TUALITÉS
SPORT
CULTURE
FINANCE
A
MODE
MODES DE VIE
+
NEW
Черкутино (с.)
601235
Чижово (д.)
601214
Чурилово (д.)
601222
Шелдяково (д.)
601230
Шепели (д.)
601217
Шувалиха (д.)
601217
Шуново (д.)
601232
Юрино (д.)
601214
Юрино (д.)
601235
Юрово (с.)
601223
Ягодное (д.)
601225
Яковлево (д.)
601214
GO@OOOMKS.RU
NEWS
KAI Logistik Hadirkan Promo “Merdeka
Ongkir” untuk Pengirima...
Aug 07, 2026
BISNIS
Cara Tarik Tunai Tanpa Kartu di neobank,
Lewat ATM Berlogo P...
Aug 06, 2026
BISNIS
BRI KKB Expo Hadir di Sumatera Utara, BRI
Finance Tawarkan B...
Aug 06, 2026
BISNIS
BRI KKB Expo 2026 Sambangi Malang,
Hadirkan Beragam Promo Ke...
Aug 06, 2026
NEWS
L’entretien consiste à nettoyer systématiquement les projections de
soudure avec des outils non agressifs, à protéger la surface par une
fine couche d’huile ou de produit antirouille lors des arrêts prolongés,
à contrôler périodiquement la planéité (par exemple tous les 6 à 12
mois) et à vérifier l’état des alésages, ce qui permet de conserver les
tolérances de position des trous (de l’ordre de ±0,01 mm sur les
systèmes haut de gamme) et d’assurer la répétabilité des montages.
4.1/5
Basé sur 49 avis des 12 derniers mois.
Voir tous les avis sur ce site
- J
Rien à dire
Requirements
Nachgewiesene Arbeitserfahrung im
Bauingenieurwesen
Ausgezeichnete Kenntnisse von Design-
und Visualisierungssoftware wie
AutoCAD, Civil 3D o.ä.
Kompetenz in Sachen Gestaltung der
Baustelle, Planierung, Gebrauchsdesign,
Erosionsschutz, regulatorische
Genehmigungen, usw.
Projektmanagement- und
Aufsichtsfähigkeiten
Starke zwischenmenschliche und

_WORK ITEM_
Give back the data above, repeating every record exactly.

_EXERCISE RESULT_
TUALITÉS
SPORT
CULTURE
FINANCE
A
MODE
MODES DE VIE
+
NEW
Черкутино (с.)
601235
Чижово (д.)
601214
Чурилово (д.)
601222
Шелдяково (д.)
601230
Шепели (д.)
601217
Шувалиха (д.)
601217
Шуново (д.)
601232
Юрино (д.)
601214
Юрино (д.)
601235
Юрово (с.)
601223
Ягодное (д.)
601225
Яковлево (д.)
601214
GO@OOOMKS.RU
NEWS
KAI Logistik Hadirkan Promo “Merdeka
Ongkir” untuk Pengirima...
Aug 07, 2026
BISNIS
Cara Tarik Tunai Tanpa Kartu di neobank,
Lewat ATM Berlogo P...
Aug 06, 2026
BISNIS
BRI KKB Expo Hadir di Sumatera Utara, BRI
Finance Tawarkan B...
Aug 06, 2026
BISNIS
BRI KKB Expo 2026 Sambangi Malang,
Hadirkan Beragam Promo Ke...
Aug 06, 2026
NEWS
L’entretien consiste à nettoyer systématiquement les projections de
soudure avec des outils non agressifs, à protéger la surface par une
fine couche d’huile ou de produit antirouille lors des arrêts prolongés,
à contrôler périodiquement la planéité (par exemple tous les 6 à 12
mois) et à vérifier l’état des alésages, ce qui permet de conserver les
tolérances de position des trous (de l’ordre de ±0,01 mm sur les
systèmes haut de gamme) et d’assurer la répétabilité des montages.
4.1/5
Basé sur 49 avis des 12 derniers mois.
Voir tous les avis sur ce site
- J
Rien à dire
Requirements
Nachgewiesene Arbeitserfahrung im
Bauingenieurwesen
Ausgezeichnete Kenntnisse von Design-
und Visualisierungssoftware wie
AutoCAD, Civil 3D o.ä.
Kompetenz in Sachen Gestaltung der
Baustelle, Planierung, Gebrauchsdesign,
Erosionsschutz, regulatorische
Genehmigungen, usw.
Projektmanagement- und
Aufsichtsfähigkeiten
Starke zwischenmenschliche und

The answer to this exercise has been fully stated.